The young girl has cerebral palsy, intellectual disability, a heart defect and other physical disabilities.
She is tube fed and suffers seizures.
But for a decade, doctors didn’t know why.
Charlotte Patterson bonds with her mum Laura West. (Supplied: The Kids Research Institute Australia)
Charlotte’s mum, Laura West, said she had been waiting for a diagnosis since Charlotte was born.
“It was just really quite overwhelming as a mum to be dealing with a newborn baby that was so unwell and have no idea as to actually what the cause of all of those issues were,” she said.
Charlotte was born with multiple health complications. (Supplied: Laura West)

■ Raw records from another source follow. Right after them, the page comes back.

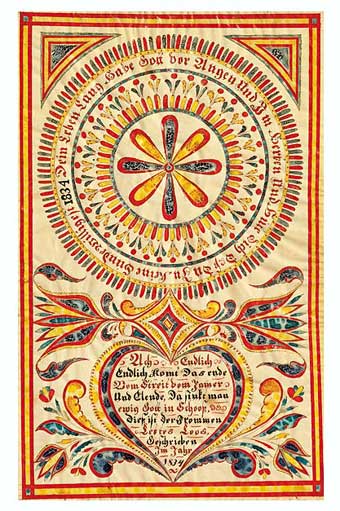 This screenshot has height=511, width=340. Identify the location of yellow  bar. (201, 490). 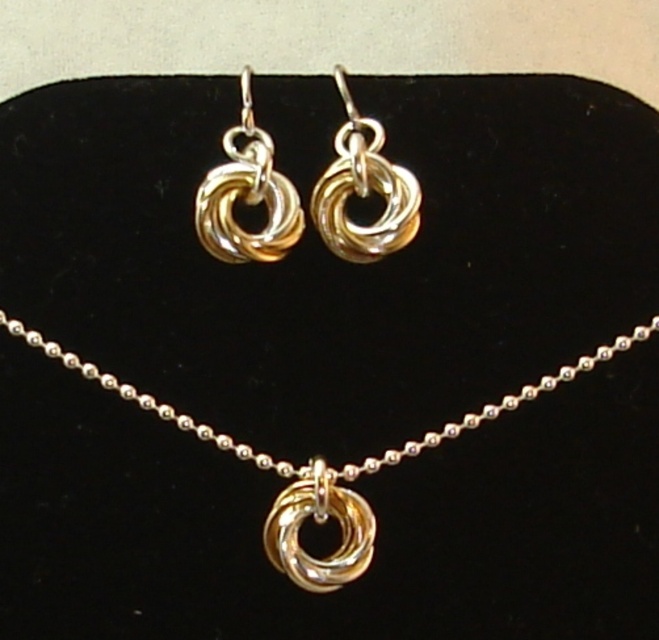 You are a customer at a jewelry store looking at the gold shiny knot at upper center and the gold shiny knot at upper left. Which one would you choose if you want the bigger one?

The gold shiny knot at upper center is larger in size than the gold shiny knot at upper left, so you should choose the gold shiny knot at upper center. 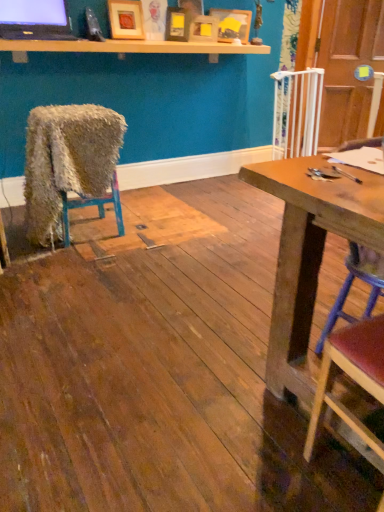 Question: Is fuzzy fabric chair at left, which appears as the first chair when viewed from the back, bigger than light wood shelf at upper center?

Choices:
 (A) yes
 (B) no

Answer: (A)

Question: Is fuzzy fabric chair at left, which is the first chair in left-to-right order, to the left of light wood shelf at upper center from the viewer's perspective?

Choices:
 (A) no
 (B) yes

Answer: (B)

Question: Could you tell me if fuzzy fabric chair at left, which is the first chair in left-to-right order, is facing light wood shelf at upper center?

Choices:
 (A) no
 (B) yes

Answer: (A)

Question: Can we say fuzzy fabric chair at left, which is the first chair in left-to-right order, lies outside light wood shelf at upper center?

Choices:
 (A) yes
 (B) no

Answer: (A)

Question: Does fuzzy fabric chair at left, which is counted as the 3th chair, starting from the front, have a lesser height compared to light wood shelf at upper center?

Choices:
 (A) no
 (B) yes

Answer: (A)

Question: Is fuzzy fabric chair at left, which is counted as the 3th chair, starting from the front, to the right of light wood shelf at upper center from the viewer's perspective?

Choices:
 (A) no
 (B) yes

Answer: (A)

Question: Is wooden picture frame at upper center, the second picture frame from the right, at the right side of wooden picture frame at upper center, arranged as the 1th picture frame when viewed from the right?

Choices:
 (A) yes
 (B) no

Answer: (B)

Question: From a real-world perspective, is wooden picture frame at upper center, the second picture frame from the right, on wooden picture frame at upper center, which is counted as the 4th picture frame, starting from the left?

Choices:
 (A) no
 (B) yes

Answer: (A)

Question: From the image's perspective, is wooden picture frame at upper center, arranged as the third picture frame when viewed from the left, located beneath wooden picture frame at upper center, arranged as the 1th picture frame when viewed from the right?

Choices:
 (A) no
 (B) yes

Answer: (B)

Question: Can you confirm if wooden picture frame at upper center, the second picture frame from the right, is taller than wooden picture frame at upper center, arranged as the 1th picture frame when viewed from the right?

Choices:
 (A) yes
 (B) no

Answer: (B)

Question: Considering the relative sizes of wooden picture frame at upper center, the second picture frame from the right, and wooden picture frame at upper center, arranged as the 1th picture frame when viewed from the right, in the image provided, is wooden picture frame at upper center, the second picture frame from the right, bigger than wooden picture frame at upper center, arranged as the 1th picture frame when viewed from the right,?

Choices:
 (A) no
 (B) yes

Answer: (A)

Question: Can we say wooden picture frame at upper center, the second picture frame from the right, lies outside wooden picture frame at upper center, which is counted as the 4th picture frame, starting from the left?

Choices:
 (A) no
 (B) yes

Answer: (B)

Question: Is the depth of light wood shelf at upper center greater than that of wooden picture frame at upper center, which is counted as the 4th picture frame, starting from the left?

Choices:
 (A) yes
 (B) no

Answer: (B) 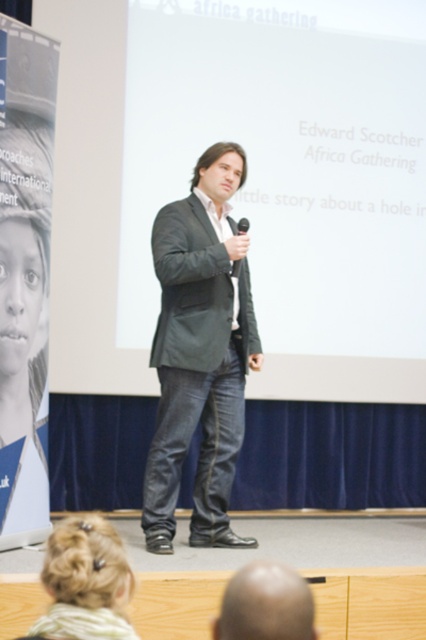 What are the coordinates of the white matte projection screen at center?

The white matte projection screen at center is located at coordinates point (291, 177).

You are an event organizer who needs to ensure the microphone is visible to the audience. Considering the dark gray suit at center and the black matte microphone at center, which object is taller and might block the microphone from view?

The dark gray suit at center is taller than the black matte microphone at center, so it might block the microphone from view.

You are an event organizer who needs to ensure the speaker is visible to the audience. Considering the dark gray suit at center and the black matte microphone at center, which object is wider and might block the audience from seeing the speaker?

The dark gray suit at center is wider than the black matte microphone at center, so it might block the audience from seeing the speaker. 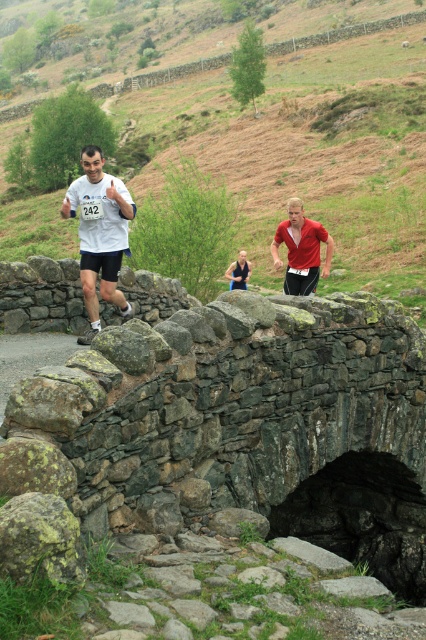 Question: Estimate the real-world distances between objects in this image. Which object is farther from the red fabric shirt at center?

Choices:
 (A) white matte shirt at center
 (B) green grassy hillside at upper center

Answer: (B)

Question: Can you confirm if white matte shirt at center is bigger than red matte shirt at center?

Choices:
 (A) yes
 (B) no

Answer: (B)

Question: From the image, what is the correct spatial relationship of green grassy hillside at upper center in relation to white matte shirt at center?

Choices:
 (A) above
 (B) below

Answer: (A)

Question: Which of these objects is positioned closest to the green grassy hillside at upper center?

Choices:
 (A) red matte shirt at center
 (B) red fabric shirt at center

Answer: (A)

Question: Observing the image, what is the correct spatial positioning of white matte shirt at center in reference to red matte shirt at center?

Choices:
 (A) left
 (B) right

Answer: (A)

Question: Which of the following is the closest to the observer?

Choices:
 (A) red matte shirt at center
 (B) green grassy hillside at upper center

Answer: (A) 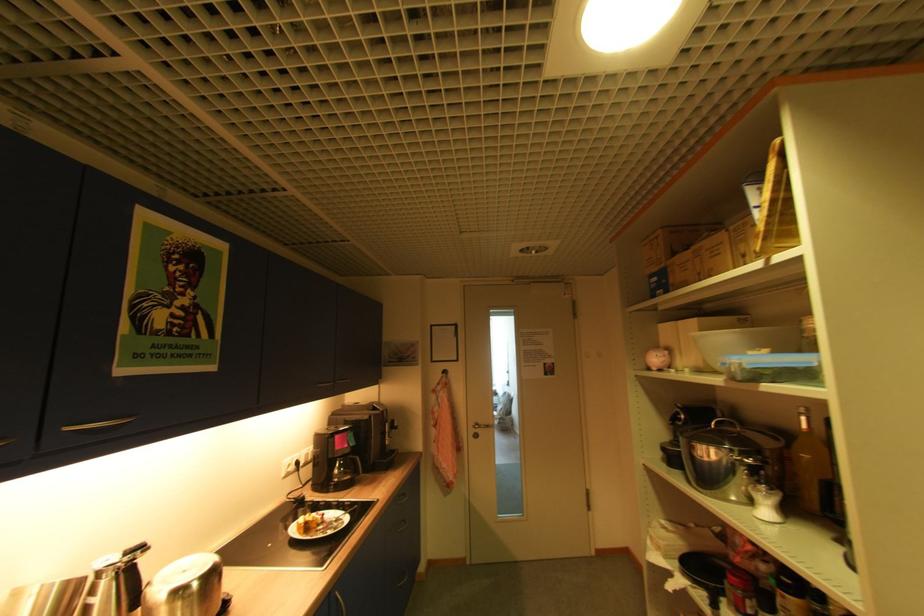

Based in the Wheatbelt town of Northam, the family has also struggled with the hour-and-a-half journey to Perth for diagnosis appointments.
“[I was] spending sometimes weeks or months at a time down in hospital with Charlotte,” Ms West said.
“I guess I felt isolated.”
Cracking the code
After a five-year experiment, doctors have concluded that a random genetic variation is responsible.
Ms West said there were only four known cases worldwide.
Head of the translational genetics team at The Kids Research Institute, Vanessa Fear, said the variation was like making a spelling mistake which altered the meaning of a whole sentence.
Dr Fear (left) has been working on the experiment for years. (Supplied: The Kids Research Institute Australia)
She said the protocol her team developed for Charlotte had dramatically improved the speed of diagnosing rare diseases to take it from five to 20 years, down to an average of less than 12 months.
In layperson’s terms, Dr Fear said they made an avatar of Charlotte’s disease using her stem cells which were then compared to healthy cells.
Dr Fear said the team monitored how the cells functioned and developed to see if it contributed to Charlotte’s disease.
She said it was a long process to develop the technology and methods which were now available for other people with genetic variations.
Dr Fear says the method developed will greatly reduce diagnosis times. (Supplied: The Kids Research Institute Australia)
“We’ve put all these wonderful methods together and it’s going to create a pathway for future patients to come through and have their variant analysed and reduce their diagnostic odyssey,” she said.
“This is really powerful.”
Hope for others
Dr Fear met Charlotte at the beginning of the study in 2020 and said it was emotional to see the family finally receive a diagnosis.
She said because of the diagnosis, they knew Charlotte’s disease wouldn’t progress over time.
For Ms West, it meant the family had bit of a “road map” into her future, though she would like to connect with the other families with the same diagnosis.
Charlotte’s brother, Josh, has previously said he wouldn’t have kids if there was a chance of passing the disease on. (Supplied: The Kids Research Institute Australia)
The diagnosis also brought some comfort to Charlotte’s siblings who learned the condition wasn’t hereditary.
“It means that our children now know that they’ve got as much chance of having a child with a similar mutation or deviation on their gene as any other person in the world,” Ms West said.
Ms West was optimistic the technology developed for Charlotte would help others going through a long diagnosis process.